Trump preocupa a tirios y troyanos, y a los propios republicanos los tiene con el alma en un vilo. No saben qué hacer con él y él tampoco sabe qué hacer con los suyos. La nomenclatura republicana sabe que la estupidez de Trump, que en un principio les pareció cómica, podría volverse trágica para el pueblo norteamericano y para el mundo entero, y no solo para México, y llevarnos, a todos, hacia una catástrofe de dimensiones inimaginadas.
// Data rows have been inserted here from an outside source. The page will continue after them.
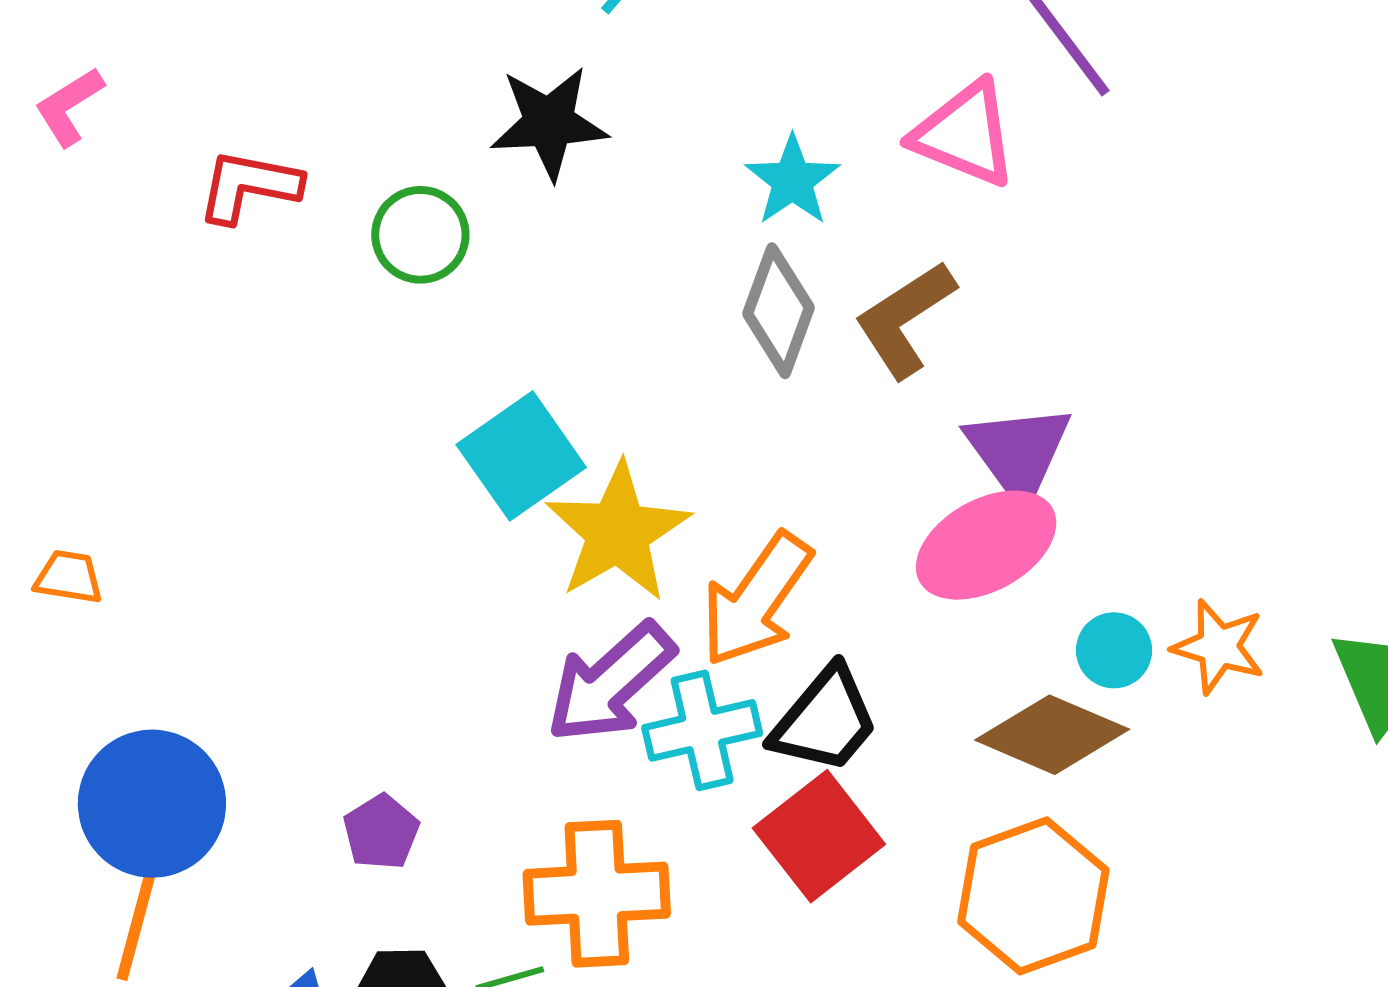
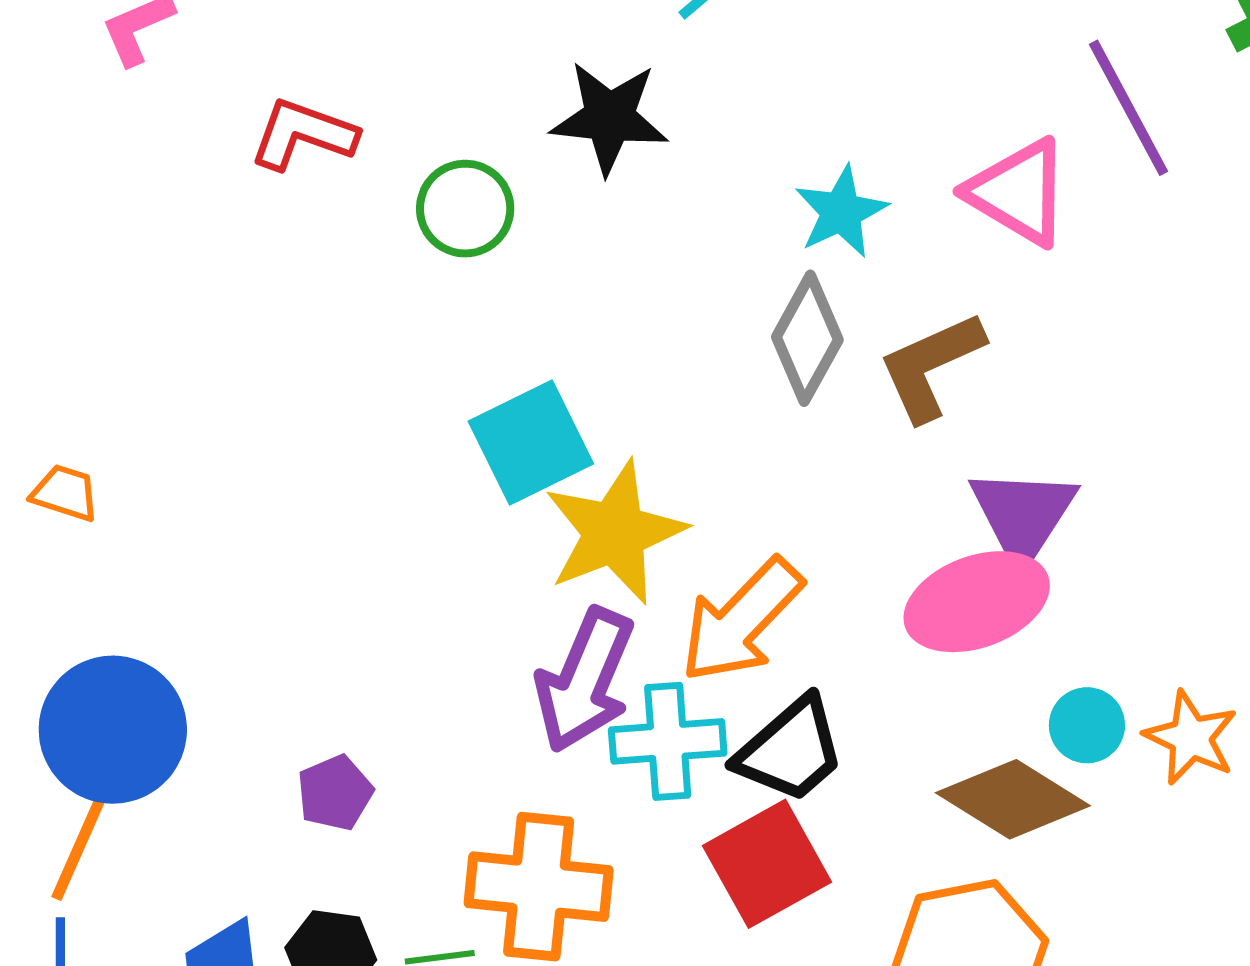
purple arrow: (611, 683) -> (585, 680), turned -34

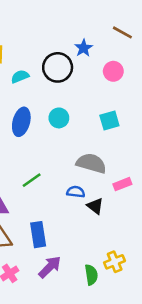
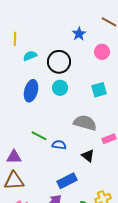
black circle: (58, 67) -> (59, 62), moved
green line: (32, 180) -> (39, 136), turned 63
blue semicircle: (76, 192) -> (59, 145), moved
blue rectangle: (38, 235) -> (67, 181), moved, turned 72

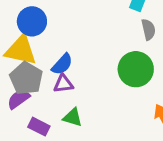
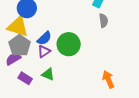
green circle: (136, 69) -> (69, 44), moved
purple triangle: (63, 84) -> (44, 51), turned -32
Pero que nadie se llame a sorpresa cuando, siendo políticos —los republicanos— de larga experiencia, no advirtieron el peligro de un improvisado de inteligencia política menguada, con desequilibrios de probidad a lo largo de su camino a la riqueza desbordante que ahora les tiene tomada la candidatura de su partido a la presidencia de Estados Unidos. Aquellos saben que la estupidez en política no la sufre quien la padece sino quienes rodean a quien la tiene, y hoy se preocupan porque no se ocuparon a tiempo. Ojalá algún republicano hubiese leído a Carlo M. Cipolla en su estupendo ensayo, «Las leyes fundamentales de la estupidez humana» para comprender que la capacidad de hacer daño al próximo de un estúpido está peligrosamente acrecentada por la posición de poder que ocupa.

Hoy, el pueblo norteamericano corre el peligro de perder su calidad democrática para hundirse en una profunda y larga kakistocracia en donde el poder sea ejercido por los peores y más ineptos, según palabras del politólogo italiano Michelangelo Bovero.

Recuerdo a Clinton cuando explicaba el porqué de su desliz con la becaria con un muy simple: «Lo hice porque podía», y Trump amenaza a México porque lo puede hacer, lo que no significa que desde el poder lo pueda obligar o llevar a cabo sin que nadie lo detenga, pues como dijera Shakespeare «es hermoso tener la fuerza de un gigante, pero es terrible usarla como un gigante».

La esencia de la política es usar la inteligencia de manera inteligente. En política, la estupidez es asfixiante y la manquedad en el actuar resulta catastrófica. En política, la inteligencia fracasada es principio de condena para todo un pueblo. En política, la inteligencia no debe limitarse para resolver problemas sino, primeramente, en saberlos plantear. En política, insisto, la improvisación es el mayor de los peligros y el camino más corto y certero hacia el fracaso, y Trump es un improvisado en política, y más grave, un improvisado en el quehacer del poder en el Imperio de los siglos XX y XXI.

Yo no sé cómo los republicanos detendrán a Trump —que es ahora su prioridad electoral— pero desde luego no pueden aceptar poner sobre su epitafio «murió como demócrata por obedecer a un antidemócrata».

Thomas Jefferson, uno de los padres de la Independencia norteamericana, declaró «Todos los hombres son creados iguales y tienen los mismos derechos universales, entre ellos a la Vida, la Libertad y la búsqueda de la Felicidad»… entonces, ¿en qué momento se perdió tal sentido de existencia como nación y pueblo en Norteamérica?